Projects in the Nixon lab are clustered under three major lines of work:
Alcohol use disorder (AUD), more commonly called alcoholism, is a growing public health problem though pharmacological treatments are not widely successful. People drink to excess for a variety of reasons necessitating a variety of approaches for successful treatment. The majority of pharmacological treatments for AUDs target motivational behaviors of drug use, but targeting this aspect of abuse/addiction alone has not been widely successful. We continue to take the novel approach of examining neuroprotective agents that promote plasticity to repair or protect the brain from alcohol-induced damage.

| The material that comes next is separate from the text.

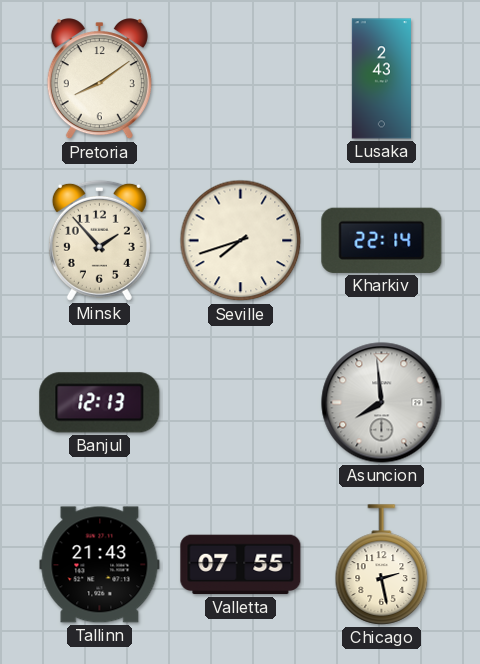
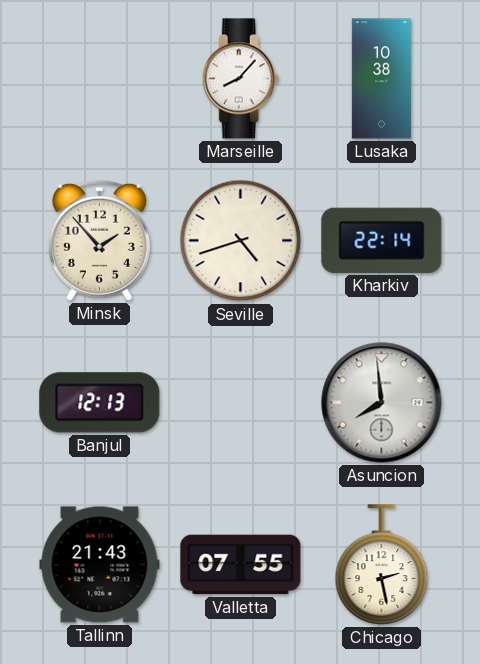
Pretoria: 8:09 -> none
Marseille: none -> 8:07
Lusaka: 2:43 -> 10:38
Seville: 7:42 -> 4:42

One region of alcohol neurotoxicity is in behavioral control circuitry which includes the hippocampus and prefrontal cortex. We hypothesize that damage to this circuit essentially releases a brake on the dysfunctional, compulsive drive of the mesolimbic dopamine system.
Thus, the Nixon Lab has focused on two mechanistic areas relevant to hippocampal structure and function: (1) the role of adult neural stem cells in alcoholic neuropathology and recovery in abstinence and (2) the role microglia play in the adolescent’s enhanced susceptibility to developing an alcohol use disorder.
Our third area encompasses our collaborative drug discovery work, which has focused heavily on novel neuroprotectants but also target-agnostic screening of novel compounds and natural products to treat alcohol and nicotine co-abuse.
Approaches utilize novel or state-of-the-art histological, biochemical and behavioral techniques in ex vivo, in vitro and in vivo models of AUDs.